[INPUT DATA — start]

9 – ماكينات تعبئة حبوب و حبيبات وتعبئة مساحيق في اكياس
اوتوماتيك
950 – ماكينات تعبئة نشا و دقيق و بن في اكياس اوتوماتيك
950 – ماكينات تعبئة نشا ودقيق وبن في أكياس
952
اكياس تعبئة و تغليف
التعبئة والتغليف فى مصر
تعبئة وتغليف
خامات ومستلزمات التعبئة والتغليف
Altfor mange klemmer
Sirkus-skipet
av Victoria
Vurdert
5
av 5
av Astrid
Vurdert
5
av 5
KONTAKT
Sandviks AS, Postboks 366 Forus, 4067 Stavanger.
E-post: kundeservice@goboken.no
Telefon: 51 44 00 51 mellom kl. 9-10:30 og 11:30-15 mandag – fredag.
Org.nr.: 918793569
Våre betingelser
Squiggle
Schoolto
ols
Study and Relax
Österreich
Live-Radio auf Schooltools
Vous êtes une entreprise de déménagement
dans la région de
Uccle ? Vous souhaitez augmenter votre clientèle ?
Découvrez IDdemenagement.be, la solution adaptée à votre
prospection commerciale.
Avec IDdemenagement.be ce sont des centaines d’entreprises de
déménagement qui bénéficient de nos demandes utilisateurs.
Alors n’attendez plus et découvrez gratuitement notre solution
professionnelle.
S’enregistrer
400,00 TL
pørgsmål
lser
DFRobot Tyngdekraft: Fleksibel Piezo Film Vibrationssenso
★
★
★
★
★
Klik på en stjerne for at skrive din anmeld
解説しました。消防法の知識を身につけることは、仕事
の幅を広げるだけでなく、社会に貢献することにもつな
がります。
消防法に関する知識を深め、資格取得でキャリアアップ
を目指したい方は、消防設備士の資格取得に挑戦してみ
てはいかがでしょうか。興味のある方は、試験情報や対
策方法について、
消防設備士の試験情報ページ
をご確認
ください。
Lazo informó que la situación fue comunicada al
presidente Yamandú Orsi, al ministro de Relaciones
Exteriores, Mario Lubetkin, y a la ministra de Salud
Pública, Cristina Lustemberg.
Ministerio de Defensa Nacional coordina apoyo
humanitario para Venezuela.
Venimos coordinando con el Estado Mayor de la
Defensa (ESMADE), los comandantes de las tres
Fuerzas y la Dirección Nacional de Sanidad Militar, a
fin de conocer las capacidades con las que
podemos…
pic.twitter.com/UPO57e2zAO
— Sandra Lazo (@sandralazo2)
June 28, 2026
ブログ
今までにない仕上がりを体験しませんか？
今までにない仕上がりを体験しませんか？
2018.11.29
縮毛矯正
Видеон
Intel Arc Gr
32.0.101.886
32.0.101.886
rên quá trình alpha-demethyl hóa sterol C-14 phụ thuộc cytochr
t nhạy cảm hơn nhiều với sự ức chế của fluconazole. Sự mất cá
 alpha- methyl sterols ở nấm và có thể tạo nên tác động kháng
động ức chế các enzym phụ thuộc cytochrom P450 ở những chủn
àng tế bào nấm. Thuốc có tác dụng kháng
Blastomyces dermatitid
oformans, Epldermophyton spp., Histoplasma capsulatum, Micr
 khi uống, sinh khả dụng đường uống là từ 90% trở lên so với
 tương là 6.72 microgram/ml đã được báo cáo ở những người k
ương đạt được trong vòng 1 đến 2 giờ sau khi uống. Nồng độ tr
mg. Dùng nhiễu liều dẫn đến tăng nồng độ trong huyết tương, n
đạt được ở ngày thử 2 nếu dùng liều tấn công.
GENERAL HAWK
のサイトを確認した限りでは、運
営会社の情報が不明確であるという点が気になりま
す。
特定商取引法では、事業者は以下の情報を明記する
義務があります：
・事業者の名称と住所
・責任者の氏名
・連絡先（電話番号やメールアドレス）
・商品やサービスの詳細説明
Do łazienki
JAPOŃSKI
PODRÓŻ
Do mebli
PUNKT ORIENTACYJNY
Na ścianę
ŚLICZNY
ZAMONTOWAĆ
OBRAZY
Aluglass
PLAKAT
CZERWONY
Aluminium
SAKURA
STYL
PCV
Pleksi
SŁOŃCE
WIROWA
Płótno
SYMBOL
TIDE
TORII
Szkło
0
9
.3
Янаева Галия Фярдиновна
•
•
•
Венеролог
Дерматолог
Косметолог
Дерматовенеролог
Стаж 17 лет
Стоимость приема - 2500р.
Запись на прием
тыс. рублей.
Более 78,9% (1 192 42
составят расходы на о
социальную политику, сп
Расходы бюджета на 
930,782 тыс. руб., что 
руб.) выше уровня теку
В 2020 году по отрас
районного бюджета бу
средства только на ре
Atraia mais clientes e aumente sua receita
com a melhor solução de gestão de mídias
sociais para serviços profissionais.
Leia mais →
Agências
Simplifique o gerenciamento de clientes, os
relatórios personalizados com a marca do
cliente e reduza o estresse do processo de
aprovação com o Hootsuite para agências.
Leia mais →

[INPUT DATA — finish]

## [TASK BRIEF]
Write every line of the material above again, exactly.

## [EXERCISE OUTPUT]
9 – ماكينات تعبئة حبوب و حبيبات وتعبئة مساحيق في اكياس
اوتوماتيك
950 – ماكينات تعبئة نشا و دقيق و بن في اكياس اوتوماتيك
950 – ماكينات تعبئة نشا ودقيق وبن في أكياس
952
اكياس تعبئة و تغليف
التعبئة والتغليف فى مصر
تعبئة وتغليف
خامات ومستلزمات التعبئة والتغليف
Altfor mange klemmer
Sirkus-skipet
av Victoria
Vurdert
5
av 5
av Astrid
Vurdert
5
av 5
KONTAKT
Sandviks AS, Postboks 366 Forus, 4067 Stavanger.
E-post: kundeservice@goboken.no
Telefon: 51 44 00 51 mellom kl. 9-10:30 og 11:30-15 mandag – fredag.
Org.nr.: 918793569
Våre betingelser
Squiggle
Schoolto
ols
Study and Relax
Österreich
Live-Radio auf Schooltools
Vous êtes une entreprise de déménagement
dans la région de
Uccle ? Vous souhaitez augmenter votre clientèle ?
Découvrez IDdemenagement.be, la solution adaptée à votre
prospection commerciale.
Avec IDdemenagement.be ce sont des centaines d’entreprises de
déménagement qui bénéficient de nos demandes utilisateurs.
Alors n’attendez plus et découvrez gratuitement notre solution
professionnelle.
S’enregistrer
400,00 TL
pørgsmål
lser
DFRobot Tyngdekraft: Fleksibel Piezo Film Vibrationssenso
★
★
★
★
★
Klik på en stjerne for at skrive din anmeld
解説しました。消防法の知識を身につけることは、仕事
の幅を広げるだけでなく、社会に貢献することにもつな
がります。
消防法に関する知識を深め、資格取得でキャリアアップ
を目指したい方は、消防設備士の資格取得に挑戦してみ
てはいかがでしょうか。興味のある方は、試験情報や対
策方法について、
消防設備士の試験情報ページ
をご確認
ください。
Lazo informó que la situación fue comunicada al
presidente Yamandú Orsi, al ministro de Relaciones
Exteriores, Mario Lubetkin, y a la ministra de Salud
Pública, Cristina Lustemberg.
Ministerio de Defensa Nacional coordina apoyo
humanitario para Venezuela.
Venimos coordinando con el Estado Mayor de la
Defensa (ESMADE), los comandantes de las tres
Fuerzas y la Dirección Nacional de Sanidad Militar, a
fin de conocer las capacidades con las que
podemos…
pic.twitter.com/UPO57e2zAO
— Sandra Lazo (@sandralazo2)
June 28, 2026
ブログ
今までにない仕上がりを体験しませんか？
今までにない仕上がりを体験しませんか？
2018.11.29
縮毛矯正
Видеон
Intel Arc Gr
32.0.101.886
32.0.101.886
rên quá trình alpha-demethyl hóa sterol C-14 phụ thuộc cytochr
t nhạy cảm hơn nhiều với sự ức chế của fluconazole. Sự mất cá
 alpha- methyl sterols ở nấm và có thể tạo nên tác động kháng
động ức chế các enzym phụ thuộc cytochrom P450 ở những chủn
àng tế bào nấm. Thuốc có tác dụng kháng
Blastomyces dermatitid
oformans, Epldermophyton spp., Histoplasma capsulatum, Micr
 khi uống, sinh khả dụng đường uống là từ 90% trở lên so với
 tương là 6.72 microgram/ml đã được báo cáo ở những người k
ương đạt được trong vòng 1 đến 2 giờ sau khi uống. Nồng độ tr
mg. Dùng nhiễu liều dẫn đến tăng nồng độ trong huyết tương, n
đạt được ở ngày thử 2 nếu dùng liều tấn công.
GENERAL HAWK
のサイトを確認した限りでは、運
営会社の情報が不明確であるという点が気になりま
す。
特定商取引法では、事業者は以下の情報を明記する
義務があります：
・事業者の名称と住所
・責任者の氏名
・連絡先（電話番号やメールアドレス）
・商品やサービスの詳細説明
Do łazienki
JAPOŃSKI
PODRÓŻ
Do mebli
PUNKT ORIENTACYJNY
Na ścianę
ŚLICZNY
ZAMONTOWAĆ
OBRAZY
Aluglass
PLAKAT
CZERWONY
Aluminium
SAKURA
STYL
PCV
Pleksi
SŁOŃCE
WIROWA
Płótno
SYMBOL
TIDE
TORII
Szkło
0
9
.3
Янаева Галия Фярдиновна
•
•
•
Венеролог
Дерматолог
Косметолог
Дерматовенеролог
Стаж 17 лет
Стоимость приема - 2500р.
Запись на прием
тыс. рублей.
Более 78,9% (1 192 42
составят расходы на о
социальную политику, сп
Расходы бюджета на 
930,782 тыс. руб., что 
руб.) выше уровня теку
В 2020 году по отрас
районного бюджета бу
средства только на ре
Atraia mais clientes e aumente sua receita
com a melhor solução de gestão de mídias
sociais para serviços profissionais.
Leia mais →
Agências
Simplifique o gerenciamento de clientes, os
relatórios personalizados com a marca do
cliente e reduza o estresse do processo de
aprovação com o Hootsuite para agências.
Leia mais →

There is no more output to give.